Elinin altındaki minik gri kediyi yavaş yavaş okşaması kediyi mayıştırarak uyumasını sağlamıştı. Areum ise her zaman ki karamsarlığı ile dışarıya bakınıyordu. Odasının hemen bir oyun parkının karşısında olması tesadüf mü yoksa kaderin bir cilvesi miydi? Tıklatılan kapı ile dalgınlıktan çıkarak başını eğip kucağında uzanan kediye baktı. Bir süre sonra kapı açılmış ve içeriye Jungkook girmişti.
Yatağın kenarına geldiğinde kenarıdaki sandalyeyi kendisine çekerek oturmuştu. Kızın ayak ucunda duruyordu. "Bügün nasılsın?" Areum, şaşkınca kaşlarını havalandırarak işaret diliyle konuşan Jungkook'a baktı. Jungkook, omuz silkerek kocaman gülmüştü. "Kalbine gidelim mi?" Areum, Jungkook'un yaptığı el hareketleri nedeniyle gülmüştü. Yaptığı işaretler ile söylediği cümleyle alakasız olduğu için bu komiğine gitmişti.
Jungkook'un gülüşü yavaşça solarken hayran hayran kızın yüzüne bakmaya başladı. İlk defa yüzünün güldüğünü görüyordu. "Gülmek sana çok yakışıyor." Areum, duyduğu şey ile yutkunarak eski ifadesizliğine döndü. Komodinin üzerinde duran not defteri ve kalemi alarak söylemek istediklerini yazdı. "Hareketi yanlış yapıyorsun."

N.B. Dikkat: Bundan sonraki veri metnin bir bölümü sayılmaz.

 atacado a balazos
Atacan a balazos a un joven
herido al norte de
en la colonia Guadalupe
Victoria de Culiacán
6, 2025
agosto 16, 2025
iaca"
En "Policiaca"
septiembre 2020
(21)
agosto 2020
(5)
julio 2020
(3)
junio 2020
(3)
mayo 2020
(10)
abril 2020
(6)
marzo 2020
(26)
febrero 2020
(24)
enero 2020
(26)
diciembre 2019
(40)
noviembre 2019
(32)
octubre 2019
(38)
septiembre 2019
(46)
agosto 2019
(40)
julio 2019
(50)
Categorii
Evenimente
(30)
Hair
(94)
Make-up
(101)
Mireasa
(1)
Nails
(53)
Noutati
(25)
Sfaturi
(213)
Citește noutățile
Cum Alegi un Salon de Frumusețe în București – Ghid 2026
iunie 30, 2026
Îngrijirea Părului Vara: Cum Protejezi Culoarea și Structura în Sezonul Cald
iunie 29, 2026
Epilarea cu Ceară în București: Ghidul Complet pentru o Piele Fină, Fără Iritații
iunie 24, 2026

Jungkook, kendisine doğrultulan not defterinde yazanı okuduğunda bakışlarını kaçırarak mahçupca gülümsedi. Areum, not defterine bir şeyler daha yazıp Jungkook'a doğrulttu. "Sana doğrusunu göstereceğim." Jungkook, başını sallayarak dikkatle kızı izledi. Areum, hareketin doğrusunu gösterdiğinde Jungkook, kızı taklit etti. "Daha yeni öğrendiğim için karıştırıyorum. Üzgünüm." dedi Jungkook. Hem işaret diliyle hemde sesli konuşuyordu.
Jungkook'un bu yaptığı Areum'u fazlasıyla mutlu etmişti. "Neden işaret dili öğrendin?" dedi Areum, işaret diliyle. Jungkook, hem sesli bir şekilde hemde işaret diliyle cevap vermişti. "Seni daha iyi anlamak için." Areum, başını eğdi. Daha önce birisi beni anlamak için bu kadar uğraşmamıştı. Jungkook, gerçekten duyarlı biri. Görüş açısının buğulaşmaya başladığında şaşırmıştı.

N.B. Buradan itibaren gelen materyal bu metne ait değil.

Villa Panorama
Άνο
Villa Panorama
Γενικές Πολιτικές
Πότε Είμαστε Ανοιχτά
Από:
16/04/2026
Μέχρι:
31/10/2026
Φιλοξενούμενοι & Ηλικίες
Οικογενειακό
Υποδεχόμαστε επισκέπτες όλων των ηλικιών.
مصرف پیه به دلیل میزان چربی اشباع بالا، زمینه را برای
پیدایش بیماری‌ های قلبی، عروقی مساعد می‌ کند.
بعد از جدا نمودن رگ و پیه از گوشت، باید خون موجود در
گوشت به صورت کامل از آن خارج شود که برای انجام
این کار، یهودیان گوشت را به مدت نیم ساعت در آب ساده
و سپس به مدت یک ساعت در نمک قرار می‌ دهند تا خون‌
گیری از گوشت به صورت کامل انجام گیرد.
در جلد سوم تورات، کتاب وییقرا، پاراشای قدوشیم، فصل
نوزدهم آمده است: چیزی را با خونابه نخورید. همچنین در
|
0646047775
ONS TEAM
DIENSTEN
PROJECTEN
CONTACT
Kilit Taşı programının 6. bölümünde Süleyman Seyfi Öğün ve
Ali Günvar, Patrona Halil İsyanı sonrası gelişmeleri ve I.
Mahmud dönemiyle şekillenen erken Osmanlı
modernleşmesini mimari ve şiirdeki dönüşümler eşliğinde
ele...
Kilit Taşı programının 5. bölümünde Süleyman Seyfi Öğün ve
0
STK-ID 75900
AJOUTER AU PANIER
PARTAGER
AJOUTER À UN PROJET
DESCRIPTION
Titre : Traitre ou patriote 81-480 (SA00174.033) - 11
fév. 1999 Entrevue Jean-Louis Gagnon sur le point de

Yıllardır sonra ilk kez ağlıyordu, tıpkı ilk kez güldüğü gibi. Jungkook, kaşlarını havalandırarak kıza baktı. "Yanlış bir şey mi söyledim, Areum?" genç kız göz yaşlarını silerek başını kaldırıp Jungkook'a baktı. "Teşekkür ederim." Jungkook, mahçup gülümsemesi ile kıza bakarken elini yanağına yaslayıp sol gözünden akan yaşı silmişti. "Oyun parkına gitmek ister misin?" dedi Jungkook, sessizliği bozarak.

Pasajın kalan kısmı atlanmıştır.